Look for "œuvre" in each line of the entries, and return the matching lines.

· · ·

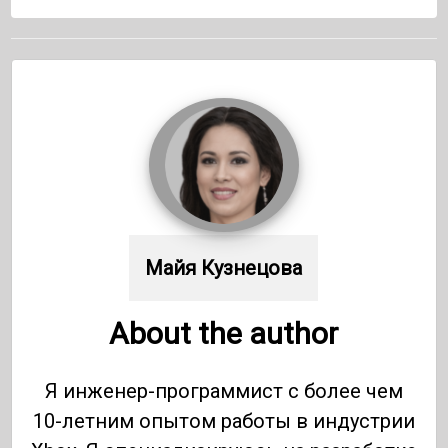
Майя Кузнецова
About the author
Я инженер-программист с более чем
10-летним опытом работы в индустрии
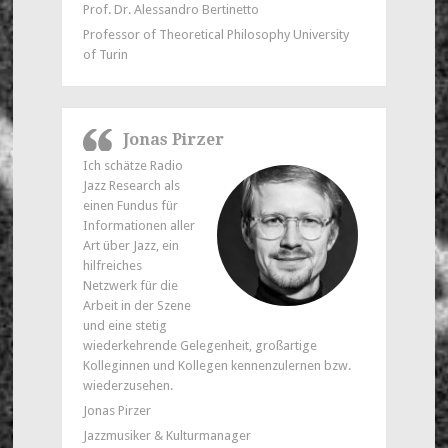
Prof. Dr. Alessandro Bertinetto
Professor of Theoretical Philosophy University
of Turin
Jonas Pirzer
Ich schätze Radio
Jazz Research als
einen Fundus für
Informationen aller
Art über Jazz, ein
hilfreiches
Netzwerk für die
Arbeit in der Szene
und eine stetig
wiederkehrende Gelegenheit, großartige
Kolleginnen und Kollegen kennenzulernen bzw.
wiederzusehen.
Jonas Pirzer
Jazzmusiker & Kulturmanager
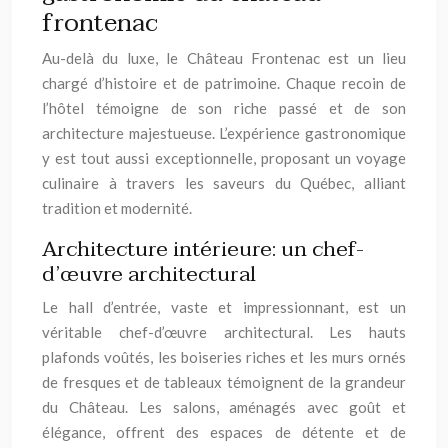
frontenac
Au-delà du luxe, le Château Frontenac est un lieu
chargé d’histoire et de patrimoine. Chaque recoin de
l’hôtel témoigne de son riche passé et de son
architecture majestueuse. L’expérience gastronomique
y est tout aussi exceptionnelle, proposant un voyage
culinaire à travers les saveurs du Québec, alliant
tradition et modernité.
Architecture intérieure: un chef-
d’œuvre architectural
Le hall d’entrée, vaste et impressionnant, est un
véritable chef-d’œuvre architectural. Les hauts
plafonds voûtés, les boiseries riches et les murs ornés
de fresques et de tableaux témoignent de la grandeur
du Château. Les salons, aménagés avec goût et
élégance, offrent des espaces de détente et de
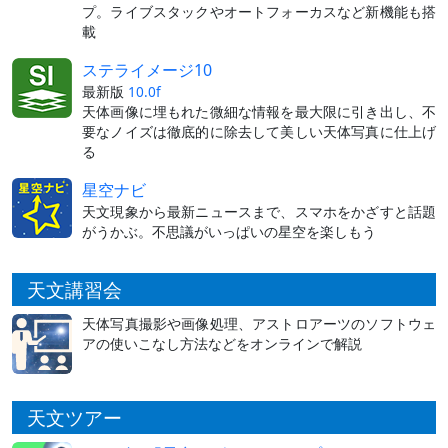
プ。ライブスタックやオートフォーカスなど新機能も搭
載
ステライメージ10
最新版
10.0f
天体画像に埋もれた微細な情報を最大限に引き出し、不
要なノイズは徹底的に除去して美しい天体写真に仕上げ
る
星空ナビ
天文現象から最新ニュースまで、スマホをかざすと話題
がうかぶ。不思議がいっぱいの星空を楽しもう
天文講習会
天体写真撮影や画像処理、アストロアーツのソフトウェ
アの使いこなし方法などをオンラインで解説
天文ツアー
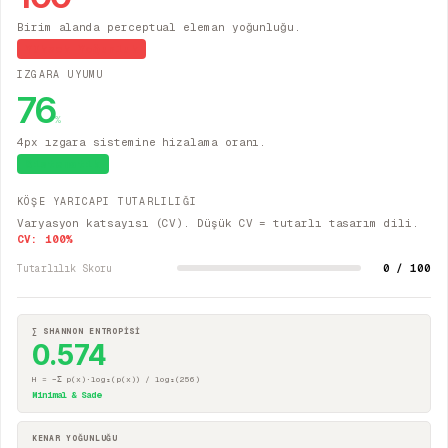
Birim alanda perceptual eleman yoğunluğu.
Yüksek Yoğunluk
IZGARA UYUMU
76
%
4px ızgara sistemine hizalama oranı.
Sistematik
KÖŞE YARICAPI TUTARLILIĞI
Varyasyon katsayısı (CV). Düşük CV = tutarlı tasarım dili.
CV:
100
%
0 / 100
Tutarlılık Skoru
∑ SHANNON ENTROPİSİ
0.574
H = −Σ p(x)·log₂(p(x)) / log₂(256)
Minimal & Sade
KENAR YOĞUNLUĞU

· · ·

*Answer for the task*
d’œuvre architectural
véritable chef-d’œuvre architectural. Les hauts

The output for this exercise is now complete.